[6.8.3] docker image huge amount of unnecessary writes on cache

snoopstah · April 25, 2020

One more data point here, a couple of weeks ago I spotted that my used Intel DC S3500 SSDs had dropped their SMART Media Wearout Indicator values from 95% to 60% in the year or so since I installed them. Based on a 'host writes 32mib' value of 22,840,656, I think that's almost 700TBW.

Looking at the writes column on the main Unraid UI page shows pretty constant writes around 15-20MB/s. I have two drives in a BTRFS RAID 1 pool, no encryption.

mf808 · May 3, 2020

Do we have an update on this issue?

I stumbled on this yesterday and have been analyzing my docker containers behaviour and was able to pinpoint it to a handful of containers that cause the massive amount of writes. (2x 1TB WD Black Raid 1 btrfs)

pihole
unms
sonarr (latest linuxserver version)
hydra2 (latest linuxserver version)
Plex (offical version)

After analyzing with iotop and checking the writes for each and every container I am running for 10 min each I calculated a TBW of ~120/year. (This from a ~10min sample size)

What I did to mitigate:

Using the Sonarr binhex version and Plex linuxserver somehow seems to have reduced the writes massively. I also stopped using hydra2 and will migrate Pihole and UNMS to a spare pi I have laying around.

With these changes I was able to reduce to ~2 TBW/year, which I think is way more acceptable.

I have found a couple of reddit threads which describe the same problem. This is hitting everybody with their docker.img on SSDs.

What logging or other procedures would need 20-30MB/s worth of writes? This is totally unneccesary.

Edited May 3, 2020 by mf808

danielb7390 · May 3, 2020

It seems i got hit with this one also.

Cache is a 1TB crucial sata ssd, btfs, not encrypted afaik

I seems to have 5MB/s+ writes constant on the ssd, after finding one of the culpirts (unifi controller) that was also writing a lot to appdata, now my 2nd process with most writes is the [loop2]...

In a few minutes there's 500MB of writes from [loop2]...

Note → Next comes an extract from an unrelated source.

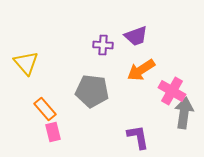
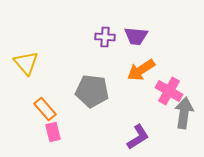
purple trapezoid: rotated 25 degrees clockwise
purple cross: moved 2 px right, 8 px up
pink cross: moved 3 px left
purple L-shape: rotated 68 degrees clockwise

At this rate my ssd will probably die soon 😨

My docker list maybe it can help find common dockers?

linuxserver/sonarr
linuxserver/qbittorrent
nextcloud:latest
gitlab/gitlab-runner
gitlab/gitlab-ce
linuxserver/tvheadend
linuxserver/minisatip
linuxserver/plex
binhex/arch-krusader
linuxserver/mariadb
linuxserver/ombi
linuxserver/bazarr
linuxserver/radarr
phpmyadmin/phpmyadmin
didstopia/tvhproxy
debian8/apcupsd-cgi

nas_nerd · May 4, 2020

I suspect I am also experiencing this issue.

The iotop screenshot is from a 2 hour period where the server was idling for most of the time.

~11GB from loop2 in 2 hours....

2 Samsung 500gb Evo SSD in BTRFS pool, no encryption.

****update****

8 hours later it looks like almost 900gb in writes? I hope I am interpreting this incorrectly?

I need to fix this ASAP otherwise these SSDs will be cooked by the end of the month.

Edited May 6, 2020 by nas_nerd
updated

bastl · May 4, 2020

14 hours ago, mf808 said:

pinpoint it to a handful of containers

I have the same issue and not using a single one of these containers. Even with all my containers turned of I see the same 3-5mb/s writes to the cache. The only thing helps is to completely dissable docker to stop it.

nas_nerd · May 4, 2020

Another update.

I stopped all my docker containers overnight (but docker was still enabled), and I barely had any writes to the cache.

This to me suggests potentially a rogue docker application, or having dockers running is causing an issue.

More testing is required on my behalf.

unRAIDuser7 · May 5, 2020

Been following this thread as I believe I'm also having the issue. Just wanted to list what I've come across in the off chance this is of any use to anyone else.

I stopped all the dockers containers leaving docker still enabled like @nas_nerd did. There were no writes of any sort to the cache drive overnight while all the docker containers were stopped.

Docker Containers

binhex nzbHydra2

binhex plexpass

binhex radarr

binhex sonarr

binhex sabnzbdvpn

Process I followed

I rebooted unraid, after all the dockers above were up and running (as I forgot I had them set to auto-start), I had around 30,000 writes to cache. I stopped them all one-by-one, and the writes stopped around 39,000. All docker containers were stopped overnight and no writes occurred. The next morning I enabled the dockers listed above, ~ 44 hours ago, and I'm now sitting at 1,220,283 writes.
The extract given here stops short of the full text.